Curtain call

Steve McQueen’s Mangrove will open this year’s London Film Festival
Film+TV | 24 August 2020

For the second time in his career, British director Steve McQueen will raise the curtain on the BFI London Film Festival, which this year will be going digital for the first time in its history.

Following from Widows, which opened the festival in 2018, McQueen’s new film Mangrove will be the first of 55 premiers to be given their virtual premier this year. The film is one of five McQueen has written together with Alistair Siddons (Trespass Against Us) as part of a new anthology called Small Axe, made for the BBC and co-produced by Amazon.

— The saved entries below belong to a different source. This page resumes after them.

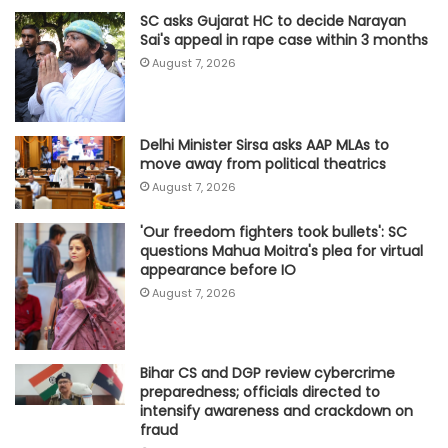
SC asks Gujarat HC to decide Narayan
Sai's appeal in rape case within 3 months
August 7, 2026
Delhi Minister Sirsa asks AAP MLAs to
move away from political theatrics
August 7, 2026
'Our freedom fighters took bullets': SC
questions Mahua Moitra's plea for virtual
appearance before IO
August 7, 2026
Bihar CS and DGP review cybercrime
preparedness; officials directed to
intensify awareness and crackdown on
fraud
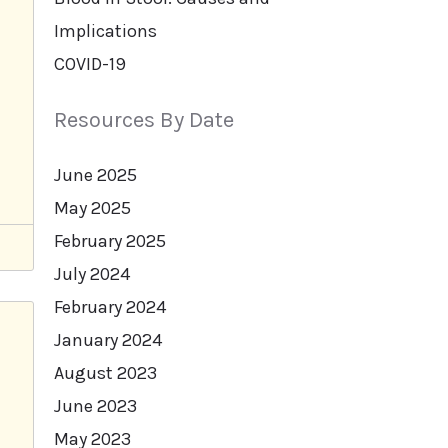
Implications
COVID-19
Resources By Date
June 2025
May 2025
February 2025
July 2024
February 2024
January 2024
August 2023
June 2023
May 2023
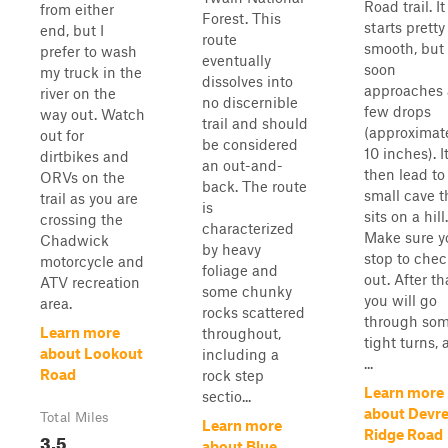
Road trail. It
from either
Forest. This
starts pretty
end, but I
route
smooth, but
prefer to wash
eventually
soon
my truck in the
dissolves into
approaches 
river on the
no discernible
few drops
way out. Watch
trail and should
(approximat
out for
be considered
10 inches). It
dirtbikes and
an out-and-
then lead to
ORVs on the
back. The route
small cave t
trail as you are
is
sits on a hill.
crossing the
characterized
Make sure y
Chadwick
by heavy
stop to chec
motorcycle and
foliage and
out. After th
ATV recreation
some chunky
you will go
area.
rocks scattered
through so
Learn more
throughout,
tight turns,
about Lookout
including a
...
Road
rock step
Learn more
sectio...
about Devr
Total Miles
Learn more
Ridge Road
3.5
about Blue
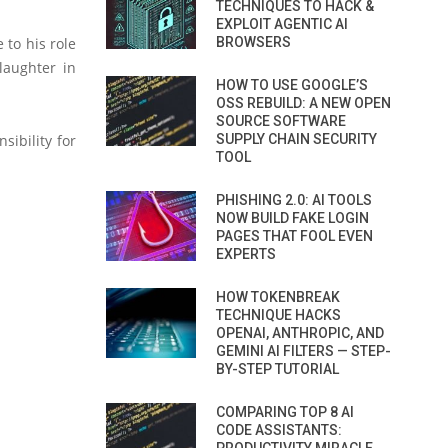
TECHNIQUES TO HACK &
EXPLOIT AGENTIC AI
 to his role
BROWSERS
laughter in
HOW TO USE GOOGLE’S
OSS REBUILD: A NEW OPEN
SOURCE SOFTWARE
ibility for
SUPPLY CHAIN SECURITY
TOOL
PHISHING 2.0: AI TOOLS
NOW BUILD FAKE LOGIN
PAGES THAT FOOL EVEN
EXPERTS
HOW TOKENBREAK
TECHNIQUE HACKS
OPENAI, ANTHROPIC, AND
GEMINI AI FILTERS — STEP-
BY-STEP TUTORIAL
COMPARING TOP 8 AI
CODE ASSISTANTS:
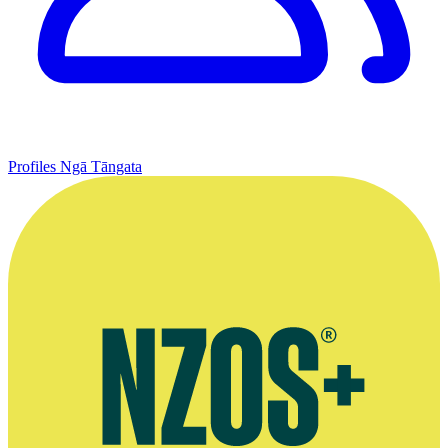
Profiles
Ngā Tāngata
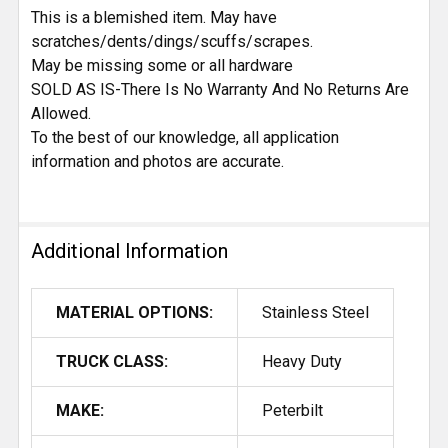
This is a blemished item. May have
scratches/dents/dings/scuffs/scrapes.
May be missing some or all hardware
SOLD AS IS-There Is No Warranty And No Returns Are
Allowed.
To the best of our knowledge, all application
information and photos are accurate.
Additional Information
MATERIAL OPTIONS:
Stainless Steel
TRUCK CLASS:
Heavy Duty
MAKE:
Peterbilt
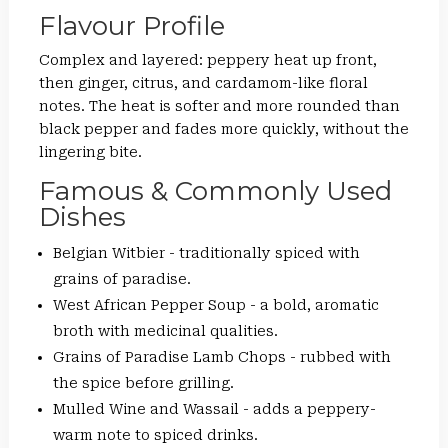
Flavour Profile
Complex and layered: peppery heat up front,
then ginger, citrus, and cardamom-like floral
notes. The heat is softer and more rounded than
black pepper and fades more quickly, without the
lingering bite.
Famous & Commonly Used
Dishes
Belgian Witbier - traditionally spiced with
grains of paradise.
West African Pepper Soup - a bold, aromatic
broth with medicinal qualities.
Grains of Paradise Lamb Chops - rubbed with
the spice before grilling.
Mulled Wine and Wassail - adds a peppery-
warm note to spiced drinks.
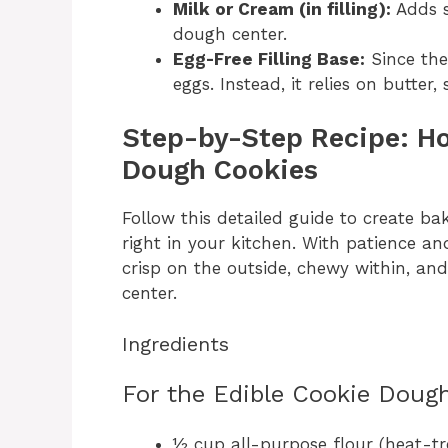
Milk or Cream (in filling):
Adds s
dough center.
Egg-Free Filling Base:
Since the
eggs. Instead, it relies on butter
Step-by-Step Recipe: H
Dough Cookies
Follow this detailed guide to create b
right in your kitchen. With patience and
crisp on the outside, chewy within, and
center.
Ingredients
For the Edible Cookie Dough 
½ cup all-purpose flour (heat-tr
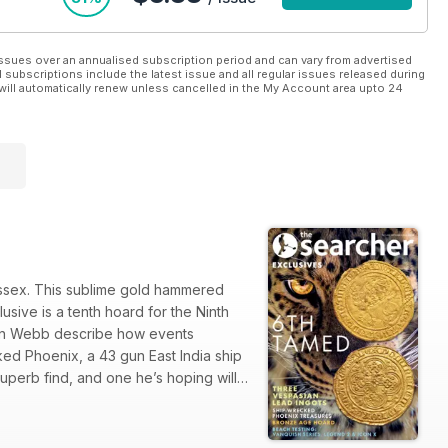
ssues over an annualised subscription period and can vary from advertised
l subscriptions include the latest issue and all regular issues released during
will automatically renew unless cancelled in the My Account area upto 24
Essex. This sublime gold hammered
sive is a tenth hoard for the Ninth
on Webb describe how events
ed Phoenix, a 43 gun East India ship
 superb find, and one he’s hoping will
Adrian Marsden, who looks in detail at
ch where they put the new Minelab
eva concludes his series on Site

Starring Letitia Wright, Shaun Parkes and Malachi Kirby, Mangrove follows the story of the Mangrove 9, a group of black British activists tried for inciting a riot in 1970. Their name derived from the Mangrove Restaurant in Notting Hill, a popular hangout among the local Afro-Caribbean  community and a regular meeting spot for black intellectuals and academics.

The premises were routinely raided by police, ostensibly on suspicion of drug possession, yet they signified the extent of institutional racism within the force. At the 55-day trial that followed the march on the police station, the 9 were dismissed after the magistrate founds evidence against 12 police offers suggesting they equated black radical activism with criminal intent.

“I couldn’t be happier that Mangrove will open this year’s BFI London Film Festival,” said McQueen of the news. “Although the themes are universal, Mangrove is a London story. It may have happened fifty years ago, but it’s as relevant today as it was then.”

BFI London Film Festival is on from 7 October to 18 October.